▶ RECORDS SUPPLIED
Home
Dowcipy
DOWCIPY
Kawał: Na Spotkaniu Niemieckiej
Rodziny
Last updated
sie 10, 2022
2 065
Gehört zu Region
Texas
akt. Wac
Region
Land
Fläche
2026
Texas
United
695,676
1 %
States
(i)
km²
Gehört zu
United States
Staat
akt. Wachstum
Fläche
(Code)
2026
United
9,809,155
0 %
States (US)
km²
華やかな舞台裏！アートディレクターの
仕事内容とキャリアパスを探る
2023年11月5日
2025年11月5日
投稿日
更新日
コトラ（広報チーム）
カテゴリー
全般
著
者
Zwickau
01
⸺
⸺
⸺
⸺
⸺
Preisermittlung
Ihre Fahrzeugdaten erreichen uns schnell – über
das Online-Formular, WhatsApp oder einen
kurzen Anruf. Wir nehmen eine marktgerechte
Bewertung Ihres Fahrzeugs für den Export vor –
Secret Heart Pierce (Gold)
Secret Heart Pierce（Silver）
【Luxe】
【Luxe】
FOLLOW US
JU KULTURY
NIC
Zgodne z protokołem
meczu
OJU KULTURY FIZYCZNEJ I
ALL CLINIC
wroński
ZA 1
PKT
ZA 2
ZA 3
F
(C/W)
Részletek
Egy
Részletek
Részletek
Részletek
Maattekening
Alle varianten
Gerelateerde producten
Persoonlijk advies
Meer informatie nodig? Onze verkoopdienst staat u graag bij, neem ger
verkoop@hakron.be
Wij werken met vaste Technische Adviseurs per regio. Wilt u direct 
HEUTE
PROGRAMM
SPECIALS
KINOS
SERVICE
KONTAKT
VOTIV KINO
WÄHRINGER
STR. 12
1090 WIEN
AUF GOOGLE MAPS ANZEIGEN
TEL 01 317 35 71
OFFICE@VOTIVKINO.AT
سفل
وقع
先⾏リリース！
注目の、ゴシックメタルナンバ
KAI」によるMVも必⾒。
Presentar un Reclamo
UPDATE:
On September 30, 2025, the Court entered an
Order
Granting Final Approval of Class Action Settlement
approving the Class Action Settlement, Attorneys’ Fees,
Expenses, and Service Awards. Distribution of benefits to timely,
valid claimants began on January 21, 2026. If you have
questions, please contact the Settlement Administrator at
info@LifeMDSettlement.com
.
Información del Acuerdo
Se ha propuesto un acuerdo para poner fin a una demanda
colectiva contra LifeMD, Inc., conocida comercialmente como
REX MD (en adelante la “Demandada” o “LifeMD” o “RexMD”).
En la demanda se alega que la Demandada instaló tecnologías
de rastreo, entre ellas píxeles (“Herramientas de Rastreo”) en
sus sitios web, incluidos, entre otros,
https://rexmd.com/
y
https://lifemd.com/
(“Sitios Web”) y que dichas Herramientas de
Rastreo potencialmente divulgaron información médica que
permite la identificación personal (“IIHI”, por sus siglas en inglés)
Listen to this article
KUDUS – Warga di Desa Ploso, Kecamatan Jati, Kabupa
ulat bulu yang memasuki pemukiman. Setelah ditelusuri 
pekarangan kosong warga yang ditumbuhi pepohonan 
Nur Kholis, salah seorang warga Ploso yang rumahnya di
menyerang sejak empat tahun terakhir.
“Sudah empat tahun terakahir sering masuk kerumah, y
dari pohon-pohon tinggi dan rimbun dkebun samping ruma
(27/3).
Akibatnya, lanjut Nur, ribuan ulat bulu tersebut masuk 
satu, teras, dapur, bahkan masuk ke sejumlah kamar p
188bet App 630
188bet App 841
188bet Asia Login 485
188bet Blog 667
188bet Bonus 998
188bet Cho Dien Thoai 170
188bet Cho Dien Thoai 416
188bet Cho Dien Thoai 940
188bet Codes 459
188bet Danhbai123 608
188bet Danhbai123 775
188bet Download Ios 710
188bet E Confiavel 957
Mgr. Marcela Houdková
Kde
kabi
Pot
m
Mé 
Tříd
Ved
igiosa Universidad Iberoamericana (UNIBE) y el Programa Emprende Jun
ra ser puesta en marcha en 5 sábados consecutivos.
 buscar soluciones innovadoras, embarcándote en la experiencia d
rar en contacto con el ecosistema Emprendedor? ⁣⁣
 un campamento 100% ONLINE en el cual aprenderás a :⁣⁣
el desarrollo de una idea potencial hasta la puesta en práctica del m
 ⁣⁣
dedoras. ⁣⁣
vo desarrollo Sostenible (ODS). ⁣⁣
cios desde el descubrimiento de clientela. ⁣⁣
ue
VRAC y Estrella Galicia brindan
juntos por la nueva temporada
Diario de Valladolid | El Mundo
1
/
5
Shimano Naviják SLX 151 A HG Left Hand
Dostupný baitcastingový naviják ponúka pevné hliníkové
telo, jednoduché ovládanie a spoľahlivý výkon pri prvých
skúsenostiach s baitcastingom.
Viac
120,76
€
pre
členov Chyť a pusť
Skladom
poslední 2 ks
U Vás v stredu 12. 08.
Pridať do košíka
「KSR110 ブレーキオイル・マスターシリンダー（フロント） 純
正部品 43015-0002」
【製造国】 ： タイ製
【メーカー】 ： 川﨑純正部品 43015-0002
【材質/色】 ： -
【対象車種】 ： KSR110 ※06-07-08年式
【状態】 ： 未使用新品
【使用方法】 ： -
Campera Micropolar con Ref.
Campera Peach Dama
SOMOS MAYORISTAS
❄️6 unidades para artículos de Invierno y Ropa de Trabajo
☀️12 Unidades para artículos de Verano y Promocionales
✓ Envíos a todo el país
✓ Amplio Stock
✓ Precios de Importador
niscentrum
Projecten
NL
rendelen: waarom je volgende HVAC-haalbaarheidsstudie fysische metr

▶ WHAT TO PRODUCE
The data above needs to be repeated exactly, line for line.

▶ SOLVED EXERCISE
Home
Dowcipy
DOWCIPY
Kawał: Na Spotkaniu Niemieckiej
Rodziny
Last updated
sie 10, 2022
2 065
Gehört zu Region
Texas
akt. Wac
Region
Land
Fläche
2026
Texas
United
695,676
1 %
States
(i)
km²
Gehört zu
United States
Staat
akt. Wachstum
Fläche
(Code)
2026
United
9,809,155
0 %
States (US)
km²
華やかな舞台裏！アートディレクターの
仕事内容とキャリアパスを探る
2023年11月5日
2025年11月5日
投稿日
更新日
コトラ（広報チーム）
カテゴリー
全般
著
者
Zwickau
01
⸺
⸺
⸺
⸺
⸺
Preisermittlung
Ihre Fahrzeugdaten erreichen uns schnell – über
das Online-Formular, WhatsApp oder einen
kurzen Anruf. Wir nehmen eine marktgerechte
Bewertung Ihres Fahrzeugs für den Export vor –
Secret Heart Pierce (Gold)
Secret Heart Pierce（Silver）
【Luxe】
【Luxe】
FOLLOW US
JU KULTURY
NIC
Zgodne z protokołem
meczu
OJU KULTURY FIZYCZNEJ I
ALL CLINIC
wroński
ZA 1
PKT
ZA 2
ZA 3
F
(C/W)
Részletek
Egy
Részletek
Részletek
Részletek
Maattekening
Alle varianten
Gerelateerde producten
Persoonlijk advies
Meer informatie nodig? Onze verkoopdienst staat u graag bij, neem ger
verkoop@hakron.be
Wij werken met vaste Technische Adviseurs per regio. Wilt u direct 
HEUTE
PROGRAMM
SPECIALS
KINOS
SERVICE
KONTAKT
VOTIV KINO
WÄHRINGER
STR. 12
1090 WIEN
AUF GOOGLE MAPS ANZEIGEN
TEL 01 317 35 71
OFFICE@VOTIVKINO.AT
سفل
وقع
先⾏リリース！
注目の、ゴシックメタルナンバ
KAI」によるMVも必⾒。
Presentar un Reclamo
UPDATE:
On September 30, 2025, the Court entered an
Order
Granting Final Approval of Class Action Settlement
approving the Class Action Settlement, Attorneys’ Fees,
Expenses, and Service Awards. Distribution of benefits to timely,
valid claimants began on January 21, 2026. If you have
questions, please contact the Settlement Administrator at
info@LifeMDSettlement.com
.
Información del Acuerdo
Se ha propuesto un acuerdo para poner fin a una demanda
colectiva contra LifeMD, Inc., conocida comercialmente como
REX MD (en adelante la “Demandada” o “LifeMD” o “RexMD”).
En la demanda se alega que la Demandada instaló tecnologías
de rastreo, entre ellas píxeles (“Herramientas de Rastreo”) en
sus sitios web, incluidos, entre otros,
https://rexmd.com/
y
https://lifemd.com/
(“Sitios Web”) y que dichas Herramientas de
Rastreo potencialmente divulgaron información médica que
permite la identificación personal (“IIHI”, por sus siglas en inglés)
Listen to this article
KUDUS – Warga di Desa Ploso, Kecamatan Jati, Kabupa
ulat bulu yang memasuki pemukiman. Setelah ditelusuri 
pekarangan kosong warga yang ditumbuhi pepohonan 
Nur Kholis, salah seorang warga Ploso yang rumahnya di
menyerang sejak empat tahun terakhir.
“Sudah empat tahun terakahir sering masuk kerumah, y
dari pohon-pohon tinggi dan rimbun dkebun samping ruma
(27/3).
Akibatnya, lanjut Nur, ribuan ulat bulu tersebut masuk 
satu, teras, dapur, bahkan masuk ke sejumlah kamar p
188bet App 630
188bet App 841
188bet Asia Login 485
188bet Blog 667
188bet Bonus 998
188bet Cho Dien Thoai 170
188bet Cho Dien Thoai 416
188bet Cho Dien Thoai 940
188bet Codes 459
188bet Danhbai123 608
188bet Danhbai123 775
188bet Download Ios 710
188bet E Confiavel 957
Mgr. Marcela Houdková
Kde
kabi
Pot
m
Mé 
Tříd
Ved
igiosa Universidad Iberoamericana (UNIBE) y el Programa Emprende Jun
ra ser puesta en marcha en 5 sábados consecutivos.
 buscar soluciones innovadoras, embarcándote en la experiencia d
rar en contacto con el ecosistema Emprendedor? ⁣⁣
 un campamento 100% ONLINE en el cual aprenderás a :⁣⁣
el desarrollo de una idea potencial hasta la puesta en práctica del m
 ⁣⁣
dedoras. ⁣⁣
vo desarrollo Sostenible (ODS). ⁣⁣
cios desde el descubrimiento de clientela. ⁣⁣
ue
VRAC y Estrella Galicia brindan
juntos por la nueva temporada
Diario de Valladolid | El Mundo
1
/
5
Shimano Naviják SLX 151 A HG Left Hand
Dostupný baitcastingový naviják ponúka pevné hliníkové
telo, jednoduché ovládanie a spoľahlivý výkon pri prvých
skúsenostiach s baitcastingom.
Viac
120,76
€
pre
členov Chyť a pusť
Skladom
poslední 2 ks
U Vás v stredu 12. 08.
Pridať do košíka
「KSR110 ブレーキオイル・マスターシリンダー（フロント） 純
正部品 43015-0002」
【製造国】 ： タイ製
【メーカー】 ： 川﨑純正部品 43015-0002
【材質/色】 ： -
【対象車種】 ： KSR110 ※06-07-08年式
【状態】 ： 未使用新品
【使用方法】 ： -
Campera Micropolar con Ref.
Campera Peach Dama
SOMOS MAYORISTAS
❄️6 unidades para artículos de Invierno y Ropa de Trabajo
☀️12 Unidades para artículos de Verano y Promocionales
✓ Envíos a todo el país
✓ Amplio Stock
✓ Precios de Importador
niscentrum
Projecten
NL
rendelen: waarom je volgende HVAC-haalbaarheidsstudie fysische metr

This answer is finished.